• _Instructions to follow_
In the data below, find the line that contains "撰文‧楊紹華、吳筱雯 研究員‧李季洋" and the line that contains "主角，是晶片大廠博通與其執行長陳福陽。". Copy both, plus every line between them, exactly.

• _Entries shown_
_ _ _
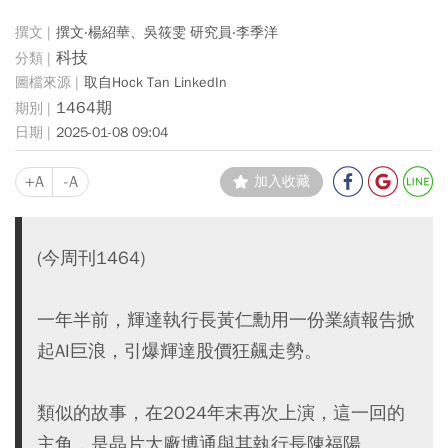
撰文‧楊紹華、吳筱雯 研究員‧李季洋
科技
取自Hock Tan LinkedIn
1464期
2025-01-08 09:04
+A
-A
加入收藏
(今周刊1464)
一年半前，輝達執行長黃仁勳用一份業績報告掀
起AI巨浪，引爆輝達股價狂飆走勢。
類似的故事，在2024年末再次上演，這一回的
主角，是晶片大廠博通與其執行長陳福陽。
_ _ _
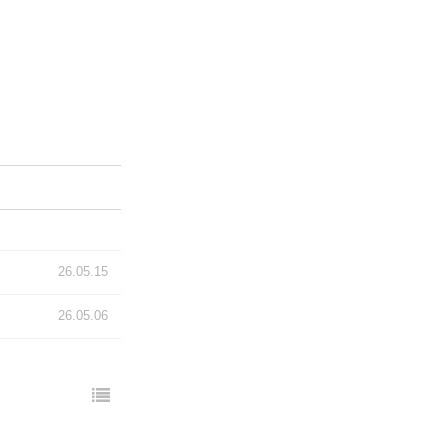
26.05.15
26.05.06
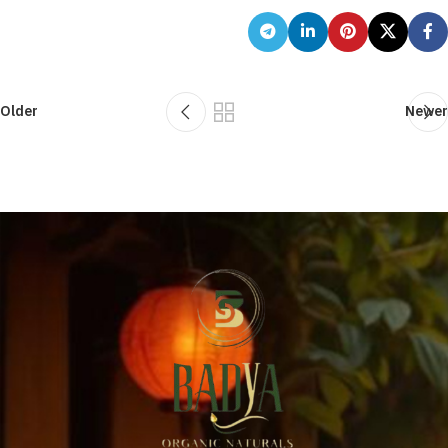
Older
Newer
_ _ _
• _Worked solution_
撰文‧楊紹華、吳筱雯 研究員‧李季洋
科技
取自Hock Tan LinkedIn
1464期
2025-01-08 09:04
+A
-A
加入收藏
(今周刊1464)
一年半前，輝達執行長黃仁勳用一份業績報告掀
起AI巨浪，引爆輝達股價狂飆走勢。
類似的故事，在2024年末再次上演，這一回的
主角，是晶片大廠博通與其執行長陳福陽。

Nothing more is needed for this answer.